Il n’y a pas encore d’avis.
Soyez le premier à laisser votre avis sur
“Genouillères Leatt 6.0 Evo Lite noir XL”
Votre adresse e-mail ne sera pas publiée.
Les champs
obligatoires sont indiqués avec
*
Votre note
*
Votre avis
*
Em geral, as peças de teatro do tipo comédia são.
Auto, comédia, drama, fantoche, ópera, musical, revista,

---

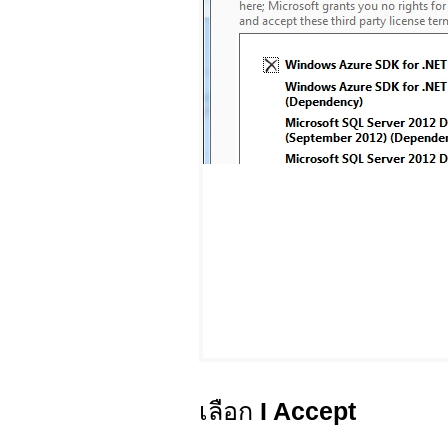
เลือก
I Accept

==

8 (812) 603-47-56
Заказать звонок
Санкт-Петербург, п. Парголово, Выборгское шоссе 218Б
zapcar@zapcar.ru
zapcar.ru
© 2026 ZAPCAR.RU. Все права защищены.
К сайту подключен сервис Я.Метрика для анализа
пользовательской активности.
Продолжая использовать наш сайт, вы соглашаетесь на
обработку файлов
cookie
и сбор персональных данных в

* Exercise objective *
Keep only those lines of the records that hold "comédia", and return them.

* Solution to this exercise *
Em geral, as peças de teatro do tipo comédia são.
Auto, comédia, drama, fantoche, ópera, musical, revista,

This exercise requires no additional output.